Kohleabbau auf Spitzbergen als sicherheitspolitisches Mittel Norwegens
Trotz steigenden Zahlen im Tourismussektor ist der Kohleabbau auf Spitzbergen immer noch die wichtigste Geldquelle für die Bevölkerung. Die norwegische Regierung hat nun beschlossen, die finanziellen Zuwendungen für diese umstrittene Rohstoffgewinnung weiterzuführen. Dieser Entscheid scheint weniger durch ökonomische als mehr durch sicherheitspolitische Argumente getroffen worden sein.
Umweltverbände laufen schon seit geraumer Zeit gegen die Kohleförderung auf Spitzbergen Sturm. Auch die Uno-Exekutivsekretärin für die Klimarahmenkonvention, Christina Figueres, bezeichnete vergangenes Jahr den dortigen Bergbau als «inkongruent» mit der Rolle, die der Spitzbergen-Archipel als Standort für die Klimaforschung spiele. Die arktische Inselgruppe stelle ein fragiles Ökosystem dar, das durch den Kohlebergbau belastet werde. Zudem habe Norwegen als reiches Land eine gewisse Pflicht, beim Klimaschutz mit gutem Beispiel voranzugehen, lautet etwa die Argumentation. Umso mehr, als Norwegen gerne andere Länder dazu ermuntert, den Kohlebergbau aus ökologischen Überlegungen zu reduzieren. Neben der fragwürdigen Umweltbilanz ist der Kohlebergbau auch ökonomisch fragwürdig. Erst vor einem halben Jahr wurden knapp hundert Arbeiter der Gesellschaft Store Norske, die auf Spitzbergen die Kohle fördert, entlassen: etwa ein Viertel der Belegschaft. Sinkende Kohlepreise und der Zwang zur Effizienzsteigerung hatten den Schritt nötig gemacht. Auf rein wirtschaftlicher Basis wäre die Gesellschaft nicht lebensfähig.
Doch auch mit reduzierter Belegschaft ist Store Norske auf Spitzbergen der mit Abstand wichtigste Arbeitgeber. Tourismus und andere Aktivitäten haben bisher keinen vollwertigen Ersatz bieten können. Angesichts des zunehmend forschen Auftretens Russlands in der Arktis scheint es der norwegischen Regierung wichtiger, eine Entvölkerung des unter ihrer Jurisdiktion stehenden Archipels zu verhindern, auch wenn dies Geld aus dem Haushalt kostet, weil die Kohlemine subventioniert werden muss. Es sind damit die sicherheitspolitischen Aspekte, die für Oslo bei der Spitzbergen-Frage die Gangart bestimmen. Spitzbergen ist auf der Grundlage eines internationalen Vertrags von 1920 eine entmilitarisierte Zone, zu der alle Signatarstaaten des Abkommens ungehinderten Zugang haben.
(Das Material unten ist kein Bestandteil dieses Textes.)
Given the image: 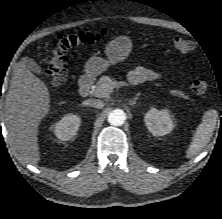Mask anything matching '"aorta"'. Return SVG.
Wrapping results in <instances>:
<instances>
[{"mask_svg": "<svg viewBox=\"0 0 222 219\" xmlns=\"http://www.w3.org/2000/svg\"><path fill=\"white\" fill-rule=\"evenodd\" d=\"M126 120V114L121 109H115L108 115V122L113 126H121Z\"/></svg>", "mask_w": 222, "mask_h": 219, "instance_id": "1", "label": "aorta"}]
</instances>
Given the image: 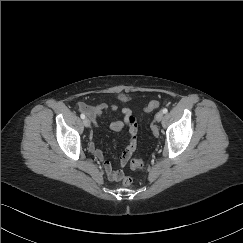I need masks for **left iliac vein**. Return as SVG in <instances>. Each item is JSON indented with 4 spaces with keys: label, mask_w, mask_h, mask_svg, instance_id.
Instances as JSON below:
<instances>
[{
    "label": "left iliac vein",
    "mask_w": 243,
    "mask_h": 243,
    "mask_svg": "<svg viewBox=\"0 0 243 243\" xmlns=\"http://www.w3.org/2000/svg\"><path fill=\"white\" fill-rule=\"evenodd\" d=\"M163 118H164V113L162 111L157 112L155 116L156 121L160 122L162 121ZM154 132L156 134V130Z\"/></svg>",
    "instance_id": "left-iliac-vein-1"
}]
</instances>
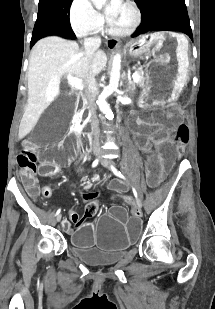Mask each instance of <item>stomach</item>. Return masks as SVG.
<instances>
[{"mask_svg":"<svg viewBox=\"0 0 215 309\" xmlns=\"http://www.w3.org/2000/svg\"><path fill=\"white\" fill-rule=\"evenodd\" d=\"M135 59L152 54L145 66L144 94L153 100H172L182 91L189 70L188 40L177 32H156L132 39L125 46Z\"/></svg>","mask_w":215,"mask_h":309,"instance_id":"obj_1","label":"stomach"}]
</instances>
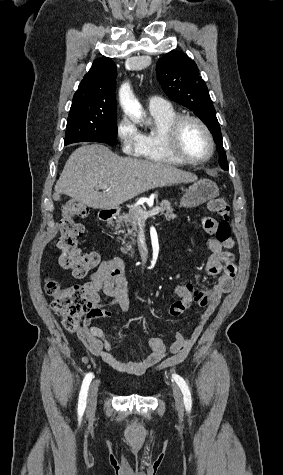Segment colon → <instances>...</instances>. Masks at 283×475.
<instances>
[{"label":"colon","instance_id":"1","mask_svg":"<svg viewBox=\"0 0 283 475\" xmlns=\"http://www.w3.org/2000/svg\"><path fill=\"white\" fill-rule=\"evenodd\" d=\"M209 210L215 213L219 220L217 224H226V233H217L216 238L231 239L230 229V205L226 198H214L208 203ZM62 219L60 221L61 234L57 240V247L60 251L59 262L63 269L69 270L74 277L83 278L91 274L99 265L100 256L96 252H85L79 244L78 239L83 235V226L80 220L88 215V208L81 203L67 200L62 208ZM186 291L197 297L194 286L190 282L186 283ZM45 289L52 298L51 308L58 314L64 328L69 332L79 330L82 317L88 309V298L81 285H62L56 279H47ZM192 297L185 295L179 303L172 304L168 310L170 317L182 314L185 309L191 306Z\"/></svg>","mask_w":283,"mask_h":475}]
</instances>
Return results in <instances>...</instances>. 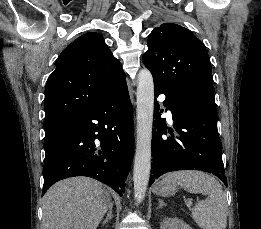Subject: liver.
I'll return each instance as SVG.
<instances>
[{"label": "liver", "instance_id": "6515ba94", "mask_svg": "<svg viewBox=\"0 0 261 229\" xmlns=\"http://www.w3.org/2000/svg\"><path fill=\"white\" fill-rule=\"evenodd\" d=\"M43 201L41 229H97L111 205L102 183L89 177L55 183Z\"/></svg>", "mask_w": 261, "mask_h": 229}]
</instances>
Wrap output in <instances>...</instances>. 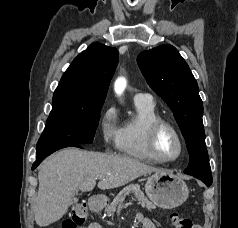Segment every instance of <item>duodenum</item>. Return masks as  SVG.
Instances as JSON below:
<instances>
[{"instance_id":"obj_1","label":"duodenum","mask_w":238,"mask_h":228,"mask_svg":"<svg viewBox=\"0 0 238 228\" xmlns=\"http://www.w3.org/2000/svg\"><path fill=\"white\" fill-rule=\"evenodd\" d=\"M89 204L93 210L101 211L107 205V199H106V197H104L102 195H96V196L92 197Z\"/></svg>"}]
</instances>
Russland unterhält mit der Siedlung Barentsburg einen Aussenposten auf dem Archipel, sogar einschliesslich eines Konsulats. Mit einer Zwischenlandung des auf westlichen Sanktionslisten stehenden Vizeministerpräsidenten Rogosin Mitte April auf Spitzbergen nahm Moskau eine Verstimmung mit Oslo in Kauf – oder provozierte sie vorsätzlich –, um zu demonstrieren, dass man sich keine Vorschriften gefallen lasse.
Der Spitzbergen-Vertrag schreibt die Souveränität über das Gebiet Norwegen zu, das seinerseits wiederum den Signatarstaaten ökonomische Tätigkeit auf gleichberechtigter Basis ermöglichen muss. Das kann so lange funktionieren, als der Vertrag von den Signataren auf der Basis des guten Willens eingehalten wird. Eine Atmosphäre der Konfrontation könnte ihn rasch aus diesem labilen Gleichgewicht kippen.